The Court’s Decision

Justice Neil Gorsuch, writing for the majority, described the question as straightforward: “Today, we must decide whether an employer can fire someone simply for being homosexual or transgender.” The answer to that question, Justice Gorsuch explained, “is clear. An employer who fires an individual for being homosexual or transgender fires that person for traits or actions it would not have questioned in members of a different sex. Sex plays a necessary and undisguisable role in the decision; exactly what Title VII forbids.”

The Supreme Court went on to articulate “a straightforward rule” as follows:

An employer violates Title VII when it intentionally fires an individual employee based in part on sex. It doesn’t matter if other factors besides the plaintiff ’s sex contributed to the decision. And it doesn’t matter if the employer treated women as a group the same when compared to men as a group. If the employer intentionally relies in part on an individual employee’s sex when deciding to discharge the employee—put differently, if changing the employee’s sex would have yielded a different choice by the employer—a statutory violation has occurred.
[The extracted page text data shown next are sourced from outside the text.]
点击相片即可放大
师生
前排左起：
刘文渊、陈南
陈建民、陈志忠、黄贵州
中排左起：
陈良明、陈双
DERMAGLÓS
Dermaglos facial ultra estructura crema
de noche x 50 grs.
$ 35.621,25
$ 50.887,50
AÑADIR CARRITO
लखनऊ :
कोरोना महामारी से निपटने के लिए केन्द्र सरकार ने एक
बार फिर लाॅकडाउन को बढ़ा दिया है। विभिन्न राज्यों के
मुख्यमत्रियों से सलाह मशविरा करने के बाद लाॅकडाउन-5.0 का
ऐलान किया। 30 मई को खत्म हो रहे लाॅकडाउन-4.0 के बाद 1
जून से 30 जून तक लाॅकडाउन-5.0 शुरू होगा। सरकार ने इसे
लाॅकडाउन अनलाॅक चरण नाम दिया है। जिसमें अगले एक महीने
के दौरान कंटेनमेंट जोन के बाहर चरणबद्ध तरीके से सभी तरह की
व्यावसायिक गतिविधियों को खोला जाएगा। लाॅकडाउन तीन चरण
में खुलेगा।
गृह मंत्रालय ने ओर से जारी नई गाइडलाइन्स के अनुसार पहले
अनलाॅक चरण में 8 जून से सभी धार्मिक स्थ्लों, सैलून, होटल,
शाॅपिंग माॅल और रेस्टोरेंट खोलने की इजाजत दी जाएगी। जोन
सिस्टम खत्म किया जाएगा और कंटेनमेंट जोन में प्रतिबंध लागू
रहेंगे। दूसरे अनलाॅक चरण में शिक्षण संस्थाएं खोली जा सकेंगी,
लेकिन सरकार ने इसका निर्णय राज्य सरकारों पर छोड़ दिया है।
Gorsuch framed his analysis as a simple application of Title VII’s plain language. While he acknowledged that Title VII’s application to the cases before the Court likely reached “beyond the principal evil” legislators may have intended or expected to address upon its initial passage in 1964, “the fact that [a statute] has been applied in situations not expressly anticipated by Congress does not demonstrate ambiguity; instead, it simply demonstrates [the] breadth of a legislative command.”
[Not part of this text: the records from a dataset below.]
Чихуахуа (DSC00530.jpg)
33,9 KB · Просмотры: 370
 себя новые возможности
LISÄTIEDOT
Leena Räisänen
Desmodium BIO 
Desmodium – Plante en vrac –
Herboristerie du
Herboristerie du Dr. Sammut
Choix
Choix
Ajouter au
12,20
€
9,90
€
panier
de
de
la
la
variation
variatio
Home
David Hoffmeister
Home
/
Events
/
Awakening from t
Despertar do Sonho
Justice Gorsuch was careful to note that the decision was limited to the narrow question of whether an employer who fires someone for being homosexual or transgender has discharged or discriminated against that individual “because of such individual’s sex” in violation of Title VII. “[W]e do not purport to address bathrooms, locker rooms, or anything else of the kind.” Gorsuch also emphasized that the Court’s decision did not affect Title VII’s existing exemption for religious organizations, and expressly left open how its new interpretation might apply to other employers with religious convictions, going so far as to suggest that the Religious Freedom Restoration Act of 1993 could supersede Title VII’s commands in appropriate cases. Justice Gorsuch ultimately concluded, however, that how doctrines protecting religious liberties interact with Title VII are questions for future cases.
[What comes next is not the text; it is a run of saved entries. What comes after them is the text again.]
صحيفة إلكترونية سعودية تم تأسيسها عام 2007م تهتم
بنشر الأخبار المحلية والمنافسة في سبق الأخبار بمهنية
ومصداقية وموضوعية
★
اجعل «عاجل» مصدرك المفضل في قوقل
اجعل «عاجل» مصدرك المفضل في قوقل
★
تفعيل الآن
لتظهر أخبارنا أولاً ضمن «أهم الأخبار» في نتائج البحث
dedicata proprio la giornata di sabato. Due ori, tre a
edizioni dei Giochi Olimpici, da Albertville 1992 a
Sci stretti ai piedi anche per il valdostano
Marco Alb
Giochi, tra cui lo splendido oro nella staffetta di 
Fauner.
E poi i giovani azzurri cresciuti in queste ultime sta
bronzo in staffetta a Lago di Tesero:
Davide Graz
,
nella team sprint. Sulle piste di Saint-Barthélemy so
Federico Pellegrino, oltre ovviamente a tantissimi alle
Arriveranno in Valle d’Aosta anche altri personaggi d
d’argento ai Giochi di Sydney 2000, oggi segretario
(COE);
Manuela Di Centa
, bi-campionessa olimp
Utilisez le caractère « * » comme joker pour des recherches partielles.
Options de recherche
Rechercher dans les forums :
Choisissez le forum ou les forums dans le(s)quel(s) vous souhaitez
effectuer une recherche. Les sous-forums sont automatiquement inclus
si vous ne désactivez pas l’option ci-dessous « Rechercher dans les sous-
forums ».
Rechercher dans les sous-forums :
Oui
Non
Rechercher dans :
Writing in two separate dissents, Justices Samuel Alito, Clarence Thomas and Brett Kavanaugh argued that Congress never intended for “sex” discrimination to be so widely construed when Title VII was initially passed, and that Congress had for many years considered, but rejected, amendments to explicitly include sexual orientation and gender identity as protected classes in Title VII. The dissenters would have continued to commit these questions to the legislative and executive political branches, not the judiciary.

Takeaway for Employers

Before the Bostock decision, employee protections against discrimination based on sexual orientation and gender identity were largely a patchwork of state, city, and local laws and ordinances that varied widely from place to place. The Supreme Court’s decision now means that there is national standard for these protections under Title VII, which applies to employers with fifteen (15) or more employees. Furthermore, state and local laws which also prohibit discrimination on the basis of “sex” will similarly be construed to include sexual orientation and gender identity. This means that the employee threshold may be lower than fifteen employees depending upon the state or local law at issue.

Moving forward, employers should review their internal handbook policies and Equal Employment Opportunity Commission statements to ensure that protections for sexual orientation and gender identity are specifically included in their policy language. Federal, state, and local contractors and grant recipients should also review and revise their affirmative action plans to ensure that they promote LGBT hiring and promotion.